Lawrence Durrell’s The Alexandria Quartet.  I read these novels in a hammock ages ago, when I was twenties and did not shave my legs.  In this gorgeously-written, percipient tetralogy, Justine, Balthazar, Mountolive, and Clea, the prose is moody and lush.  The narrative is psychologically-oriented and fragmented. Over the course of the quartet, Durrell’s narrator, Darley, reiterates and augments a series of events in the lives of his lover Justine and a group of friends in Alexandria, Egypt.  Other characters, particularly Balthazar and Clea (Mountolive is the hero of the prequel), contribute their viewpoints, so that a clearer picture is revealed.  Published from 1957 to 1960, these books are elegant but perhaps too flowery for some.  

T. E. Lawrence’s Seven Pillars of Wisdom.  Of course I haven’t read it!  I have, however, seen the movie twice, admiring the excellent performance of Peter O’Toole.  :Seven Pillars of Wisdom is an autobiography focusing on the two years he spent as an advisor to Bedouin Forces during the Arab Revolt (1916-18). It has been on our shelves for years. Neither my husband nor I can bear to part with it.  This may be the summer one of us finally reads this alleged masterpiece. 

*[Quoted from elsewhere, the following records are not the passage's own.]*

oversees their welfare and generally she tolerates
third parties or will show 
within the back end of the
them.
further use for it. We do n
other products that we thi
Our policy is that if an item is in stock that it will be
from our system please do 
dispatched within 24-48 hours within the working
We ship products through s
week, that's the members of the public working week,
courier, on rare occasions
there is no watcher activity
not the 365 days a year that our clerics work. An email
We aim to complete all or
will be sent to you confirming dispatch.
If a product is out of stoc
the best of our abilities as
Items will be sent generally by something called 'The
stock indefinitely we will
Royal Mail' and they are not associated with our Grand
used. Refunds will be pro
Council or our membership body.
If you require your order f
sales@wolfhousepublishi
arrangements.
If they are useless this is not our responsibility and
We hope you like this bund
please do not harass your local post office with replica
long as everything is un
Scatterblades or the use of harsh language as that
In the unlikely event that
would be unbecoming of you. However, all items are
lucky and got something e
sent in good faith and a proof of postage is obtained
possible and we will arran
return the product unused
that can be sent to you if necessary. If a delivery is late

Several of Rumer Godden’s novels are set in India, where she grew up and lived for many years  As you can imagine, the weather is often hot.  You will find desperately humid weather scenes in Cromartie vs. the God Shiva, The Lady and the Unicorn, The Peacock Spring, and Coromandel Sea Change. 

Olivia Manning’s The Rain Forest. Fans of Olivia Manning will enjoy her short, tightly-plotted novel The Rain Forest (352 pages)published in 1974, set on an island in the Indian Ocean. This hypnotic story of an expatriate couple living on a hot, jasmine-scented island ruled by the British is a trenchant examination of colonialism and culture clash.  It is reminiscent of the novels and stories of Graham Greene and W. Somerset Maugham.

It’s heating up here, though we still haven’t needed the air conditioning. Cheers to everyone who likes hot-weather books!